Why working quickly is more important than it seems ?

The obvious benefit to working quickly is that you’ll finish more stuff per unit time. But there’s more to it than that.
If you work quickly, the cost of doing something new will seem lower in your mind. So you’ll be inclined to do more.

The general rule seems to be: Systems which eat items quickly are fed more items. Slow systems starve.

What’s true of individual people turns out also to be true of whole organizations.
  • If customers find out that you take two months to frame photos, they’ll go to another frame shop. 
  • If contributors discover that you’re slow to merge pull requests, they’ll stop contributing. 
Unresponsive systems are sad. They’re like buildings grown over with moss. They’re a kind of memento mori. People would rather be reminded of life. They’ll leave for places that get back to them quickly.

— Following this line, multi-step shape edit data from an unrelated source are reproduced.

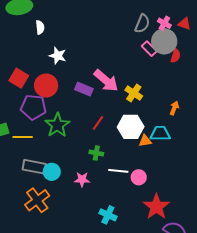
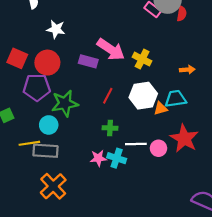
orange arrow: (174, 108) -> (187, 70), turned 72
green star: (57, 125) -> (65, 103), turned 30
yellow line: (23, 137) -> (29, 143), moved
cyan circle: (52, 172) -> (49, 125), moved
red star: (156, 207) -> (184, 138), moved
cyan cross: (108, 215) -> (117, 158), moved

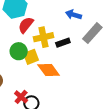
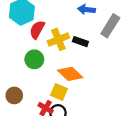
black rectangle: (63, 43) -> (80, 42), turned 48
yellow square: (31, 57) -> (59, 92), moved, turned -35

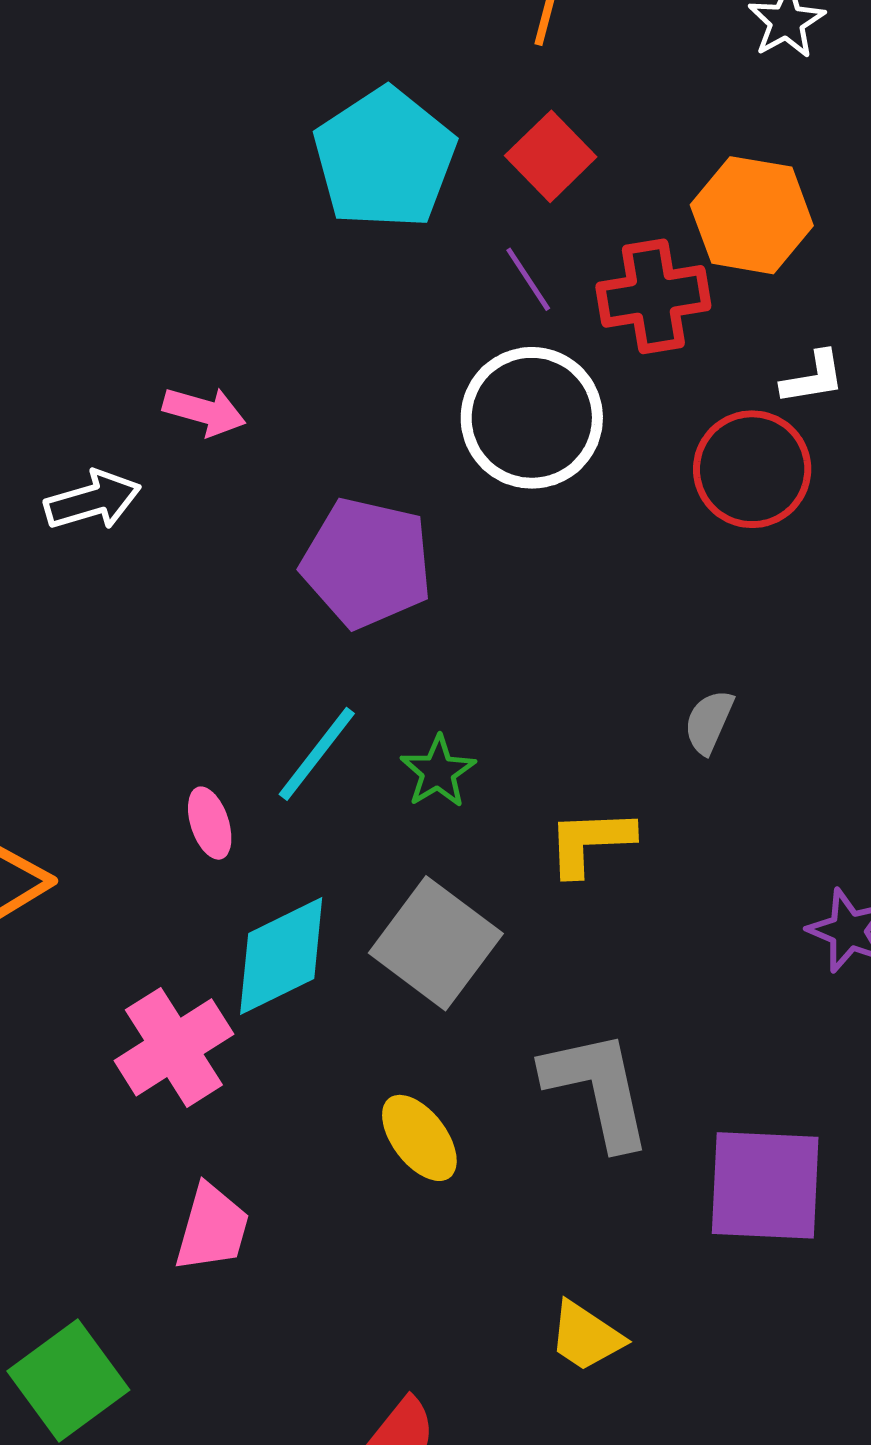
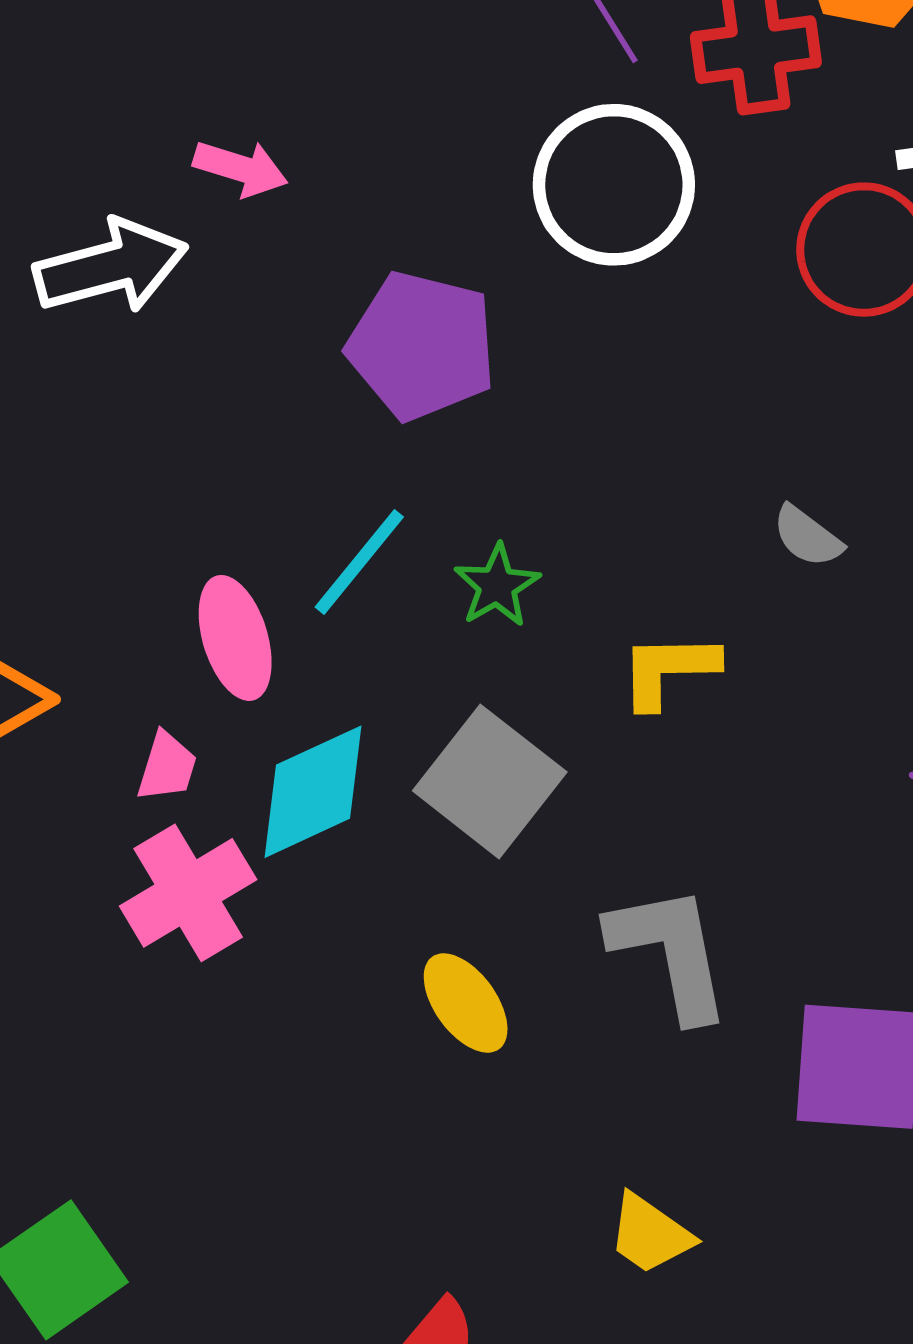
white arrow: (93, 500) -> (111, 267), size x1.4
gray semicircle: (709, 722) -> (807, 536), turned -78
pink ellipse: (210, 823) -> (235, 638), size x1.5
pink trapezoid: (212, 1228) -> (167, 767), moved, size x0.7

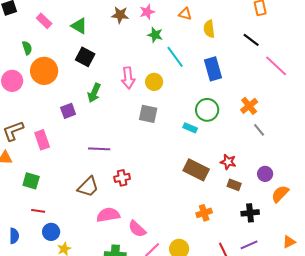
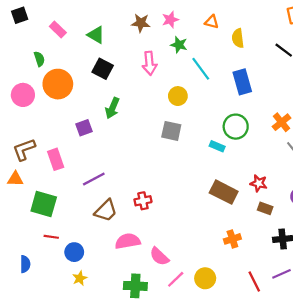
pink arrow: (128, 78) -> (149, 63), moved
purple line: (99, 149) -> (94, 179), moved, turned -30
green square: (31, 181) -> (44, 204), size x1.4
blue circle: (51, 232) -> (74, 252), moved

Part of the activation energy required to start any task comes from the picture you get in your head when you imagine doing it. 
It may not be that going for a run is actually costly; but if it feels costly, if the picture in your head looks like a slog, then you will need a bigger expenditure of will to lace up.

Slowness seems to make a special contribution to this picture in our heads. Time is especially valuable. So as we learn that a task is slow, an especial cost accrues to it. Whenever we think of doing the task again, we see how expensive it is, and bail.

That’s why speed matters.

The prescription must be that if there’s something you want to do a lot of and get good at—like code, or fix bugs—you should try to do it faster.